Sortie uses a layered persistence strategy:

Data TypeStoragePersistenceSurvives Restart
User SettingsBrowser localStoragePer-browserYes (client)
App SpecsSQLite or PostgreSQLServer-sideYes
Session MetadataDatabase + in-memory cacheServer-sidePartial
Workspace VolumeKubernetes emptyDirPod-localNo
Audit/AnalyticsSQLite or PostgreSQLServer-sideYes
RecordingsLocal filesystem or S3Server-sideYes (with PVC or S3)

Database Backend

Sortie supports two database backends: SQLite (default) and PostgreSQL. Set the backend via the SORTIE_DB_TYPE environment variable.

SQLite (default)

SQLite is the zero-configuration default. The database is a single file created automatically on first run.

bash
SORTIE_DB_TYPE=sqlite        # or omit entirely (sqlite is default)
SORTIE_DB=sortie.db          # file path

SQLite is suitable for single-instance deployments. For multi-replica or high-availability setups, use PostgreSQL.

PostgreSQL

PostgreSQL enables multi-replica deployments, horizontal scaling, and standard database tooling for backups and monitoring.
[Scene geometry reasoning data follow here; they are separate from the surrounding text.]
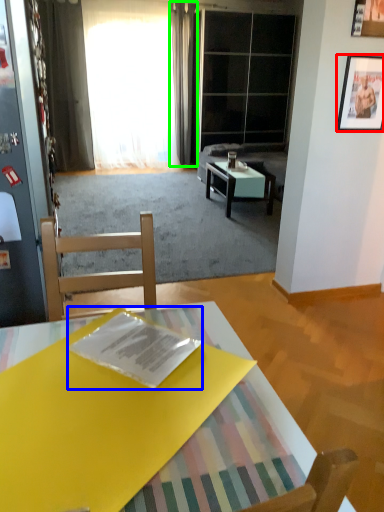 Question: Considering the real-world distances, which object is closest to picture frame (highlighted by a red box)? magazine (highlighted by a blue box) or curtain (highlighted by a green box).

Choices:
 (A) magazine
 (B) curtain

Answer: (A) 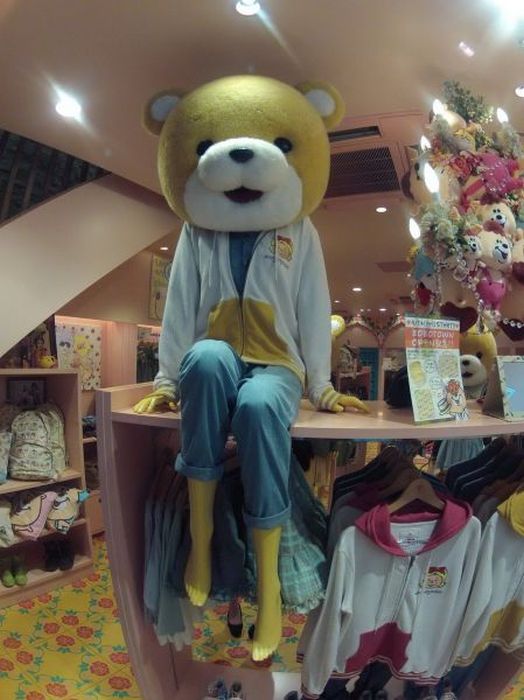 You are a GUI agent. You are given a task and a screenshot of the screen. Output one action in this format:
    pyautogui.click(x=<x>, y=<y>)
    Task: Click on the floor
    The image size is (524, 700).
    Given the screenshot: What is the action you would take?
    pyautogui.click(x=57, y=638) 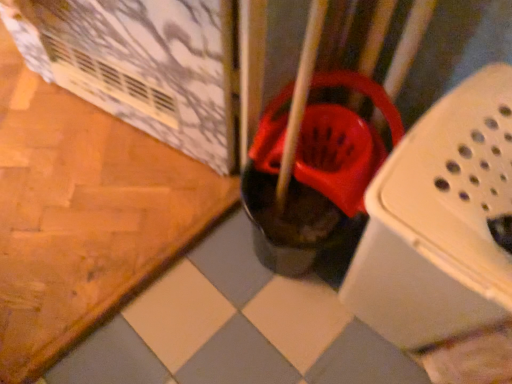 Question: From the image's perspective, is white plastic laundry basket at center located above or below rubberized red bucket at center?

Choices:
 (A) below
 (B) above

Answer: (A)

Question: Considering their positions, is white plastic laundry basket at center located in front of or behind rubberized red bucket at center?

Choices:
 (A) behind
 (B) front

Answer: (B)

Question: From a real-world perspective, is white plastic laundry basket at center positioned above or below rubberized red bucket at center?

Choices:
 (A) below
 (B) above

Answer: (B)

Question: From the image's perspective, is rubberized red bucket at center positioned above or below white plastic laundry basket at center?

Choices:
 (A) above
 (B) below

Answer: (A)

Question: Considering the positions of rubberized red bucket at center and white plastic laundry basket at center in the image, is rubberized red bucket at center wider or thinner than white plastic laundry basket at center?

Choices:
 (A) wide
 (B) thin

Answer: (A)

Question: From a real-world perspective, is rubberized red bucket at center positioned above or below white plastic laundry basket at center?

Choices:
 (A) above
 (B) below

Answer: (B)

Question: Considering the positions of point (315, 79) and point (502, 94), is point (315, 79) closer or farther from the camera than point (502, 94)?

Choices:
 (A) farther
 (B) closer

Answer: (A) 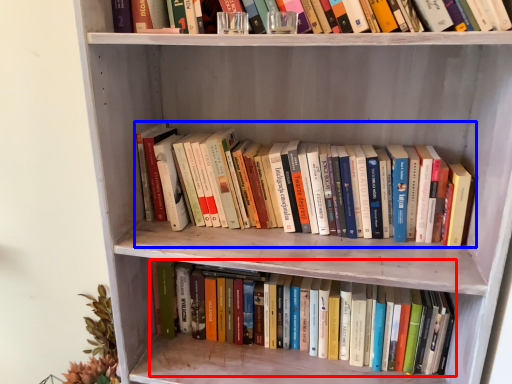 Question: Among these objects, which one is farthest to the camera, book (highlighted by a red box) or book (highlighted by a blue box)?

Choices:
 (A) book
 (B) book

Answer: (A)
Configure via a full DSN or individual parameters:

bash
SORTIE_DB_TYPE=postgres

# Option 1: Full DSN (takes precedence)
SORTIE_DB_DSN=postgres://sortie:password@db.example.com:5432/sortie?sslmode=require

# Option 2: Individual parameters
SORTIE_DB_HOST=db.example.com
SORTIE_DB_PORT=5432
SORTIE_DB_NAME=sortie
SORTIE_DB_USER=sortie
SORTIE_DB_PASSWORD=password
SORTIE_DB_SSLMODE=require

Helm Chart Configuration

The Helm chart supports both backends via values.yaml:

yaml
# SQLite (default)
database:
  type: sqlite
  sqlite:
    path: "/data/sortie.db"

# PostgreSQL
database:
  type: postgres
  postgres:
    host: "db.example.com"
    port: 5432
    database: "sortie"
    user: "sortie"
    password: ""           # or use existingSecret
    sslMode: "require"
    # existingSecret: my-pg-secret   # references a K8s Secret with "password" key
    # dsn: ""                        # full DSN (overrides individual params)

Migrations

Sortie uses golang-migrate with embedded SQL files for each dialect. Migrations run automatically on startup. Each backend has its own migration files in internal/db/migrations/{sqlite,postgres}/.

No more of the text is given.